Adam Wenchel, vice president of data intelligence at CapitalOne, also spoke during the Hadoop Summit keynote. During his time on stage, he detailed the company’s work on the Apache Metron project. Metron was created, he said, to put Hadoop and machine learning to work on cyber security problems.
“Metron is a production-ready reference architecture for Big Data cybersecurity,” said Wenchel. “It uses battle tested solutions under the hood. It allows real-time data exploration, enriching streaming data with threat intelligence feeds, and being able to dive down in detail and do [packet capture] analysis—going packet by packet and doing appropriate forensics when you think you might have a malicious actor on your network.”
Metron was created in December 2014 by Cisco, but Wenchel said Hortonworks has become the leading contributor to the project—though he added that CapitalOne has contributed a good deal of code as well. Specifically, CapitalOne contributed code to parse various security-related data streams, such as router logs and proxy information.
MapR used Hadoop Summit to discuss its Spyglass Initiative, an effort to give greater insight into Hadoop operations through customizable and sharable dashboards. Jack Norris, CMO of MapR, said that this year the Hadoop world is focusing more and more on enabling application development on top of data lakes.

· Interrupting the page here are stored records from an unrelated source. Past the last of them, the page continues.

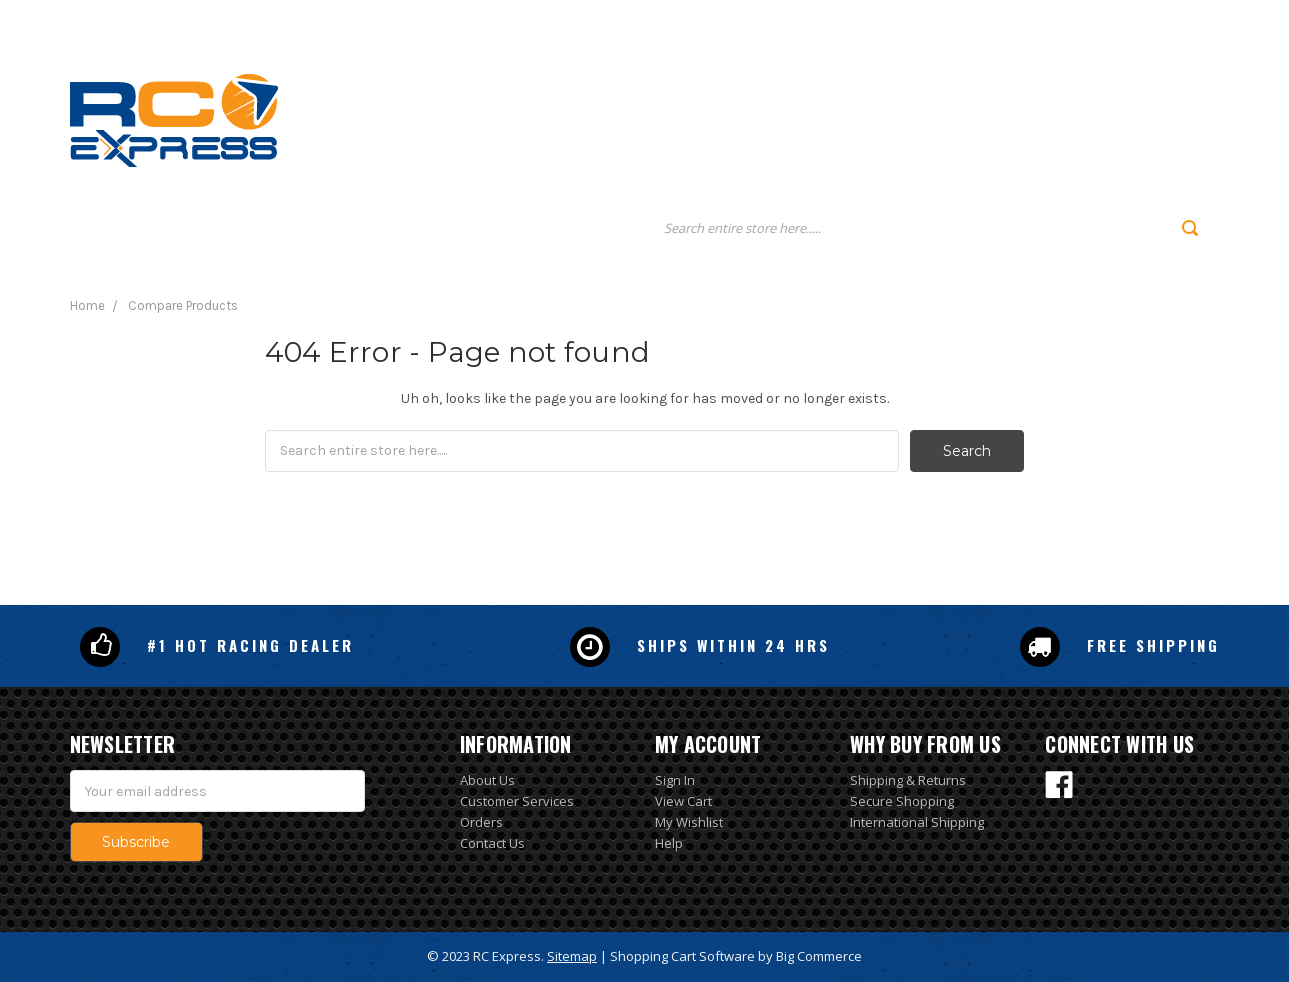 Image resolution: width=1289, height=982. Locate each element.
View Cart (683, 801)
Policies (990, 117)
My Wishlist (689, 822)
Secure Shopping (902, 801)
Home (719, 117)
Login (1056, 18)
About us (844, 117)
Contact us (1150, 117)
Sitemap (572, 956)
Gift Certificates (962, 18)
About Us (487, 780)
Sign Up (1126, 18)
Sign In (675, 780)
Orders (481, 822)
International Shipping (917, 822)
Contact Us (492, 843)
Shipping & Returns (908, 780)
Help (669, 843)
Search (864, 18)
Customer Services (517, 801)
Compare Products (183, 305) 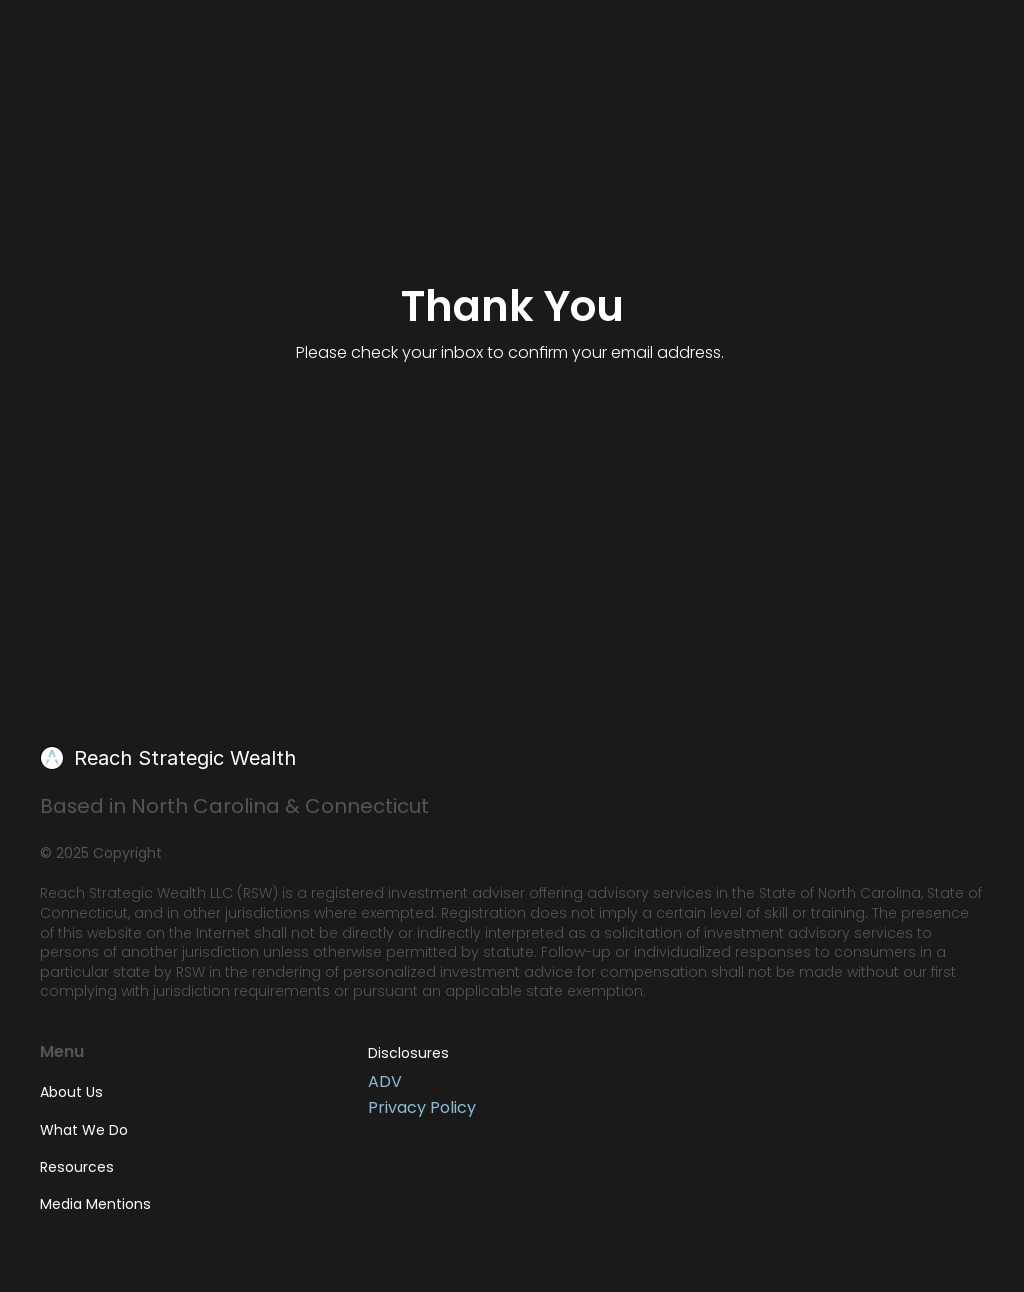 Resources (77, 1167)
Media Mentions (95, 1204)
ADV (385, 1082)
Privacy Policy (422, 1108)
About (71, 1092)
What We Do (84, 1130)
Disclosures (408, 1053) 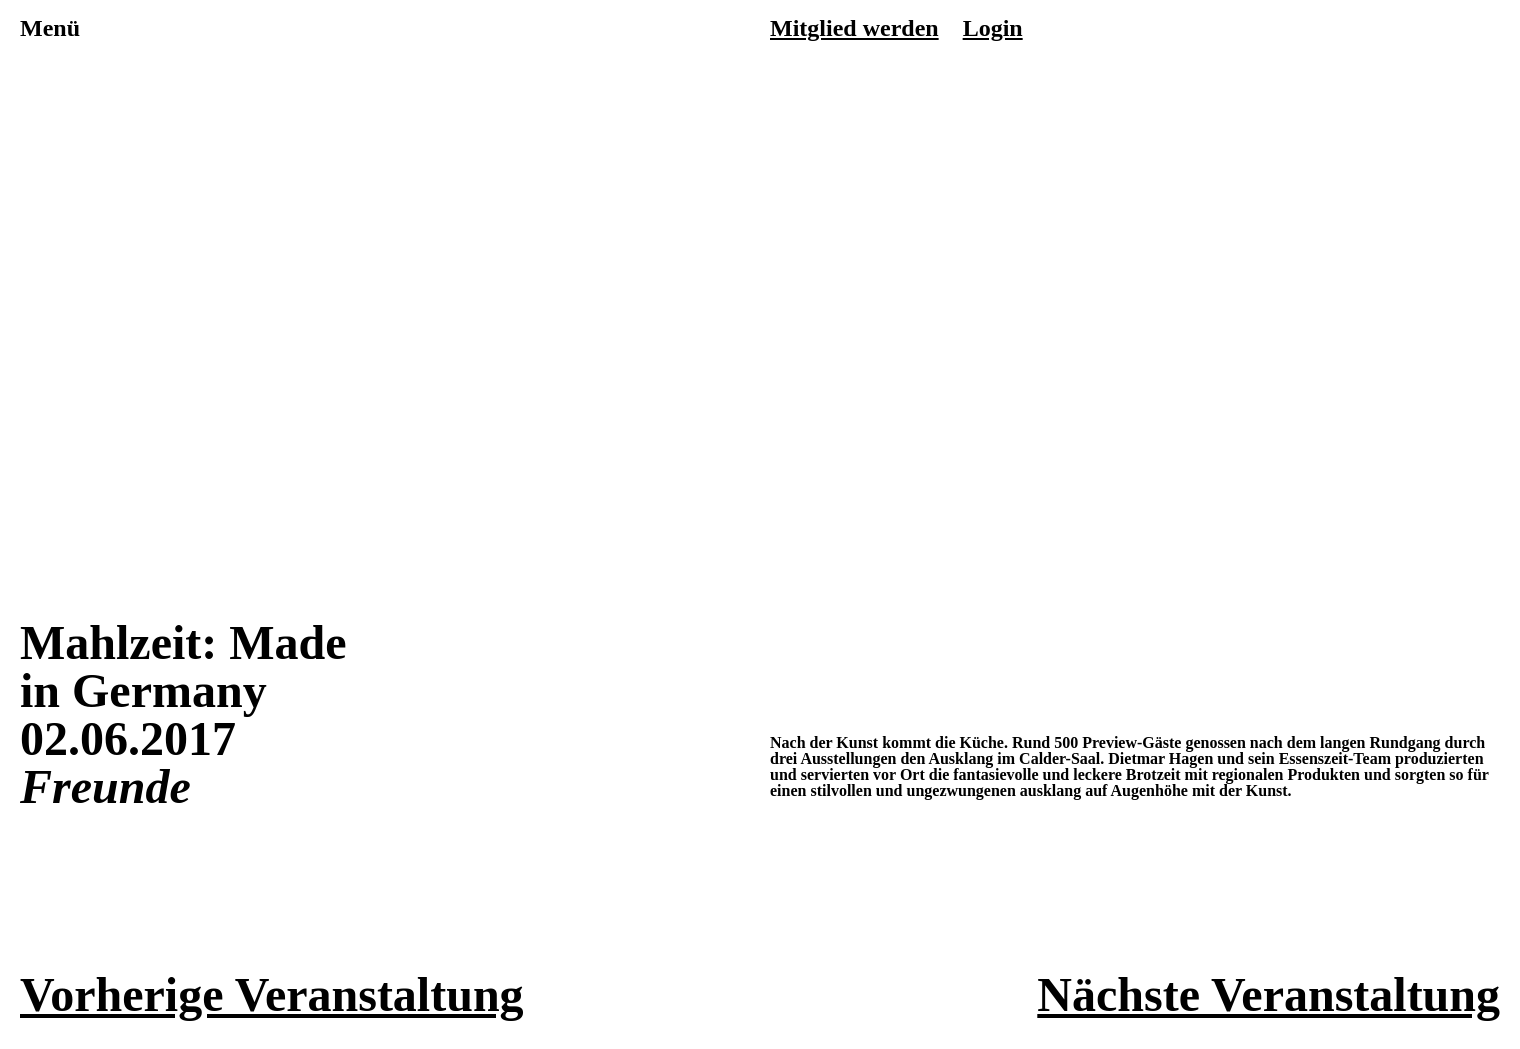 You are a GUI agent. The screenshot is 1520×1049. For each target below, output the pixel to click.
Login (993, 28)
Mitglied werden (854, 28) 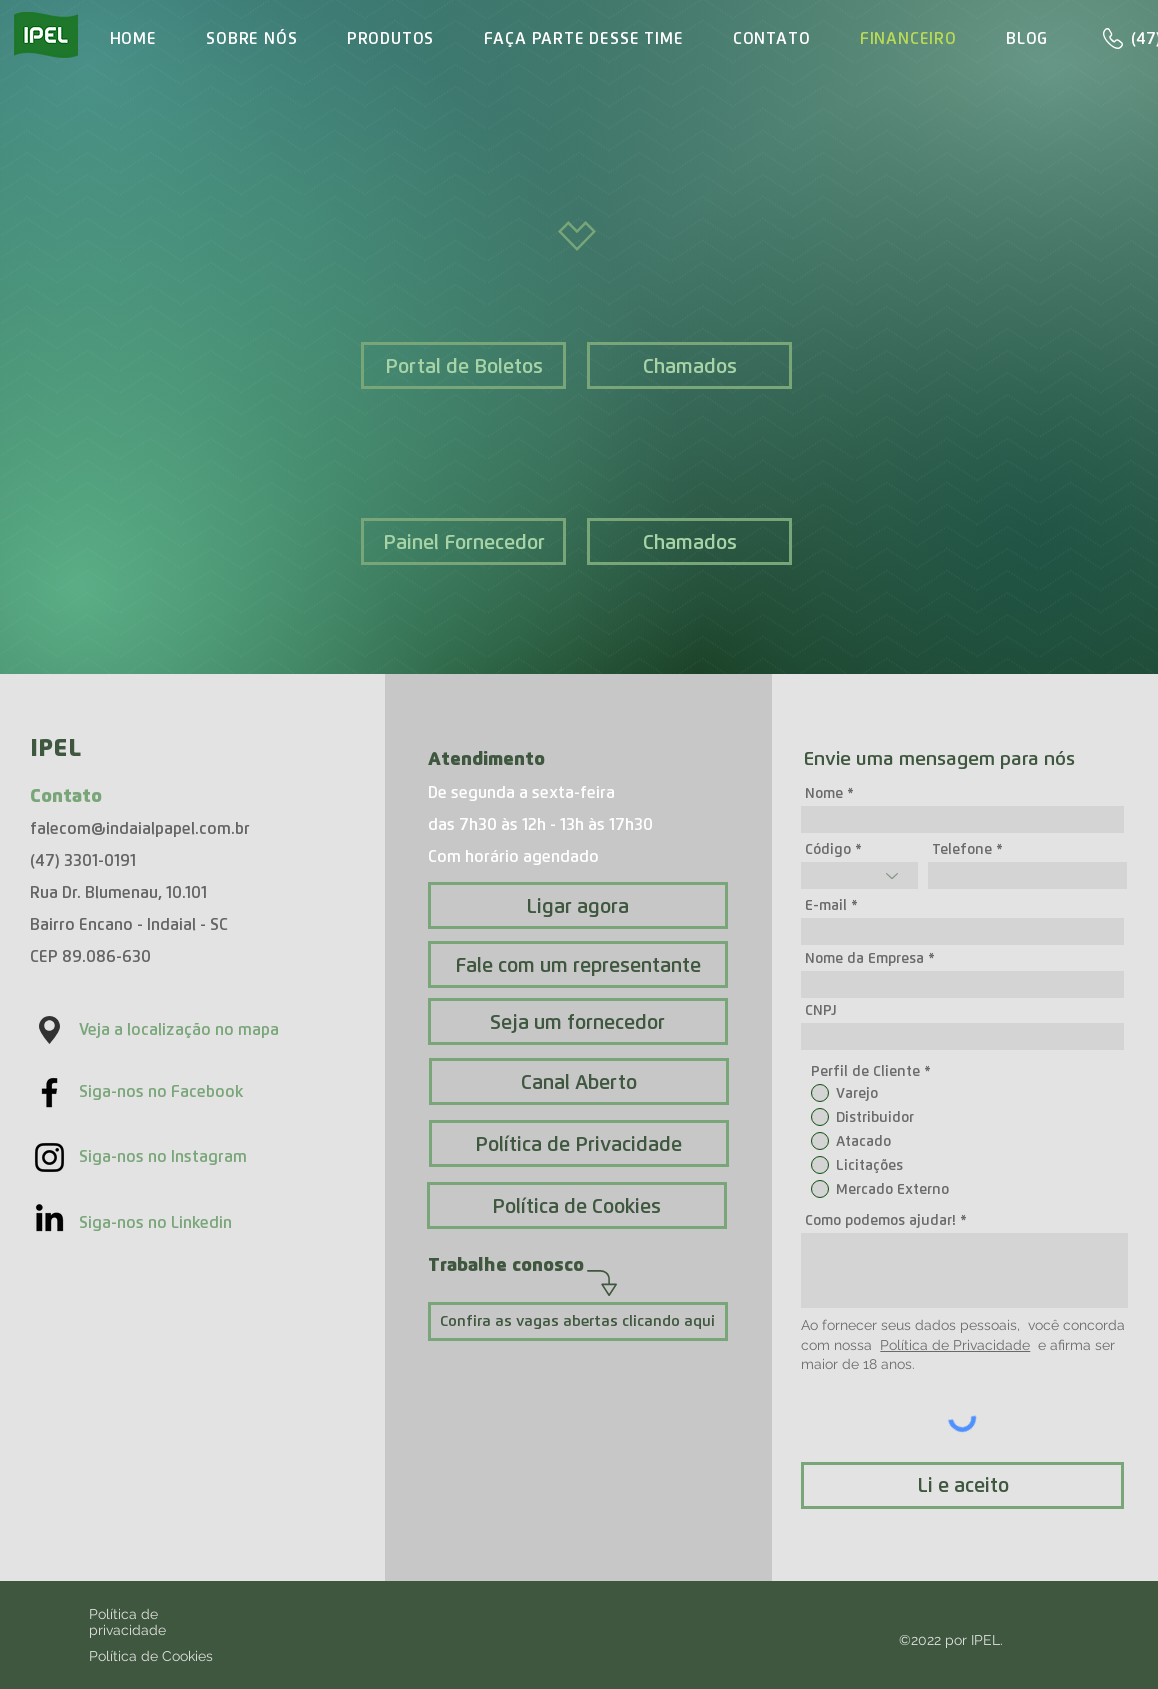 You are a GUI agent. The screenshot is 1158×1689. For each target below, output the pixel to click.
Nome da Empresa (864, 958)
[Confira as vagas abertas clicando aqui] (578, 1321)
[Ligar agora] (578, 905)
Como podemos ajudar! (880, 1220)
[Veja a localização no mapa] (191, 1030)
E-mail (826, 905)
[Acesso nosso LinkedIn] (49, 1217)
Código (828, 849)
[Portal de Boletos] (463, 365)
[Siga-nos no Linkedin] (192, 1223)
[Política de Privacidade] (579, 1143)
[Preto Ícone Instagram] (49, 1157)
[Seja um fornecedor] (578, 1021)
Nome (824, 793)
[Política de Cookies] (577, 1205)
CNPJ (821, 1010)
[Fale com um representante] (578, 964)
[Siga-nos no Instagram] (192, 1157)
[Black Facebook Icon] (49, 1092)
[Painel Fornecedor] (463, 541)
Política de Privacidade (955, 1345)
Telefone (962, 849)
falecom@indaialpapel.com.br (140, 828)
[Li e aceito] (962, 1485)
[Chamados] (689, 365)
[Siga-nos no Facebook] (192, 1092)
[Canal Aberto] (579, 1081)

As a data platform for the development of enterprise applications, said Norris, Hadoop is about more than just analytics and reports. “I think the center point of the story is that we’re in the middle of the biggest replatforming in the past 30 years for the enterprise stack. It’s not about the language, or the data manipulation. It’s about the data platform itself. We’ve commoditized at hardware and OS level. The containers and Docker are still reliant on knowing where the data is, and one of the biggest constraints is if you have a stateful app or not. If you have a stateful app, most enterprises are saying it’s not appropriate for Docker,” said Norris.
With a proper data layer strategy in place—based on Hadoop being the single target for all information syncing and retrieval—stateful applications can have their data states abstracted by the network architecture, rather than by the applications’ architecture. This means developers can build with stateful applications with Docker because the data is stored within its own layer within the environment. Norris called this a converged architecture, as it would include many different Hadoop subprojects, such as Flink, Spark and Storm working together.
“I think that’s where the real enabling focus is,” said Norris. “If you’ve got that convergence in place, and you have a flexible data model with self-describing schemas, and [our] Open JSON Application Interface…it’s a game-changer. Most organizations have a fixed data model that takes them months to change and modify. If you have a loosely coupled structure based on JSON, you can have websites changing every hour, and it’s not impacting the downstream speed.”